**Problem to work on**: Could you set down, exactly as they stand, only the lines from the one containing "Image attached. Give" through the end of the listing?

**Information supplied**:
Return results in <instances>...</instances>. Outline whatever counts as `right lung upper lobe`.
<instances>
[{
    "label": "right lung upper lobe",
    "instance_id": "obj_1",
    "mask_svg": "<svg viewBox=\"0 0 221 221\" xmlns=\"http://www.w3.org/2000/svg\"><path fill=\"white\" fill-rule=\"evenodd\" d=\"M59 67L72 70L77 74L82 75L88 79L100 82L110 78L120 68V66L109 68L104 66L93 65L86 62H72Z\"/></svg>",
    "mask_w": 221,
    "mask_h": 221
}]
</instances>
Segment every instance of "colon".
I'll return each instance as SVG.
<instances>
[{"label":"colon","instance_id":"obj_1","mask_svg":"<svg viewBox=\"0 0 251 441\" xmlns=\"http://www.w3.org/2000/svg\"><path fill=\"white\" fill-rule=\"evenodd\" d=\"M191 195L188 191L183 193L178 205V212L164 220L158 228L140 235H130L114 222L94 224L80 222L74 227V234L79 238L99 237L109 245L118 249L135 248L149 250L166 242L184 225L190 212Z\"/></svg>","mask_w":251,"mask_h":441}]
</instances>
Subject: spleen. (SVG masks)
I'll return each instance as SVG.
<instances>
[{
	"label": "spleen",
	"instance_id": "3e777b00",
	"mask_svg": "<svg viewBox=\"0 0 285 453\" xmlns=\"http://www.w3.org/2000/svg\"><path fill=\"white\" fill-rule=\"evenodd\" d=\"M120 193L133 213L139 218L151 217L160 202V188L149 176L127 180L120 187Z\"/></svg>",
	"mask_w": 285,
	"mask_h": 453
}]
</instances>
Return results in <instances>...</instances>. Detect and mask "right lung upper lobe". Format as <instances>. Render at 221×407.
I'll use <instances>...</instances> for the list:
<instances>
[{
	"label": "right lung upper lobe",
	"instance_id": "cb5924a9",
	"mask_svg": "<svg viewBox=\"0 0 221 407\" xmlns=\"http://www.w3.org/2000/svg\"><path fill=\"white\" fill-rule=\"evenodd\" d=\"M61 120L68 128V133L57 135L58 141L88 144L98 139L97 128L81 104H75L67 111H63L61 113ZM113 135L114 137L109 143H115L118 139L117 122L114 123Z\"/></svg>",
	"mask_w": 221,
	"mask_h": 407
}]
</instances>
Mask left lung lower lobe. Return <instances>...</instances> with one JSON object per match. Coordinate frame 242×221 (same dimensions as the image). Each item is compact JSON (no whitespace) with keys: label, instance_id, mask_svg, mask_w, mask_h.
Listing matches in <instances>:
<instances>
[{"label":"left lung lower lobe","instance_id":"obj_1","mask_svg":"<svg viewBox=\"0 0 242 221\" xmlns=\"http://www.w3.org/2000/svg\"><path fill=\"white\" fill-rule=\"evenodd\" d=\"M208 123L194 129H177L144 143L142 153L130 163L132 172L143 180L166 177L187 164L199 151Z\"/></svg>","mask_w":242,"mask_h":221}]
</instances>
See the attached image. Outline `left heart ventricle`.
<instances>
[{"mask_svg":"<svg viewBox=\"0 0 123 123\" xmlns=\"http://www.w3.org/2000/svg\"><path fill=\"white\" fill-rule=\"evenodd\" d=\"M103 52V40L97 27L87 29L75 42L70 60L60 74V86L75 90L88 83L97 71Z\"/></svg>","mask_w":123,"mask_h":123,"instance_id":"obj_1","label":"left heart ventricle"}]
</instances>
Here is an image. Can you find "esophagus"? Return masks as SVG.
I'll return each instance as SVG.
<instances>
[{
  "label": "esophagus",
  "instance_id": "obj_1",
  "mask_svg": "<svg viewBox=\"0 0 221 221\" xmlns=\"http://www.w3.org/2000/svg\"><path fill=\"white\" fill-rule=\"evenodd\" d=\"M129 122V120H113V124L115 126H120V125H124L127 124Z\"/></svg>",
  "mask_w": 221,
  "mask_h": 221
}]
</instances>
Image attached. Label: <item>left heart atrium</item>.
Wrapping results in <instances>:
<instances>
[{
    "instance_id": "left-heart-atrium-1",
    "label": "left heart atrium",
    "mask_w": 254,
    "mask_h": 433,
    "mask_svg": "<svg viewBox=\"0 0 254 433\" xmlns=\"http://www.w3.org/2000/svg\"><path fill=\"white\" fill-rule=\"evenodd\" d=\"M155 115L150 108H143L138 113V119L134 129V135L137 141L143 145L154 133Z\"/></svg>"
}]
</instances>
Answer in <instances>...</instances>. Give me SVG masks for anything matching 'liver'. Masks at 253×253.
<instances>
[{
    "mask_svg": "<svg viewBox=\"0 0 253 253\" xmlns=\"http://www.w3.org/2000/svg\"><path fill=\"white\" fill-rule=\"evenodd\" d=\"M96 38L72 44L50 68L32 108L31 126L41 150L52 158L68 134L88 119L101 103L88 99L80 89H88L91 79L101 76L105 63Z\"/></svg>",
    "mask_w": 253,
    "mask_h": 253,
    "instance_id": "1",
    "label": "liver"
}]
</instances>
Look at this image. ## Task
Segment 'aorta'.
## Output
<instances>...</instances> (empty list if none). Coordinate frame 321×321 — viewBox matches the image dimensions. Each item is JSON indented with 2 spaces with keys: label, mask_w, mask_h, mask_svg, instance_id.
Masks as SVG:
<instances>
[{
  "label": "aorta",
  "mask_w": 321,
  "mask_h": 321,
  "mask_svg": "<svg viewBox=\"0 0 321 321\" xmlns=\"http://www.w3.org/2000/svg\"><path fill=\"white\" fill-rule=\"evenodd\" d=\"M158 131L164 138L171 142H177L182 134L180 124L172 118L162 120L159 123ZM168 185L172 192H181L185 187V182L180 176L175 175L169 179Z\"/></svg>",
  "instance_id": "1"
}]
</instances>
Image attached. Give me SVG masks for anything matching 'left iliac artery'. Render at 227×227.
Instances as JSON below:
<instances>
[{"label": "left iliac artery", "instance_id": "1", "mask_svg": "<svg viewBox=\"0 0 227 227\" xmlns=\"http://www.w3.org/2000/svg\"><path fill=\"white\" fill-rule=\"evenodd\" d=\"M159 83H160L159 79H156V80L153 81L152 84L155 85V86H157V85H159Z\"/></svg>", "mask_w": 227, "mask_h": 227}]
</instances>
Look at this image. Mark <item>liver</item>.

**Response for this exercise**:
Image attached. Give me SVG masks for anything matching 'left iliac artery'. Render at 227×227.
Instances as JSON below:
<instances>
[{"label": "left iliac artery", "instance_id": "1", "mask_svg": "<svg viewBox=\"0 0 227 227\" xmlns=\"http://www.w3.org/2000/svg\"><path fill=\"white\" fill-rule=\"evenodd\" d=\"M159 83H160L159 79H156V80L153 81L152 84L155 85V86H157V85H159Z\"/></svg>", "mask_w": 227, "mask_h": 227}]
</instances>
Look at this image. Mark <item>liver</item>.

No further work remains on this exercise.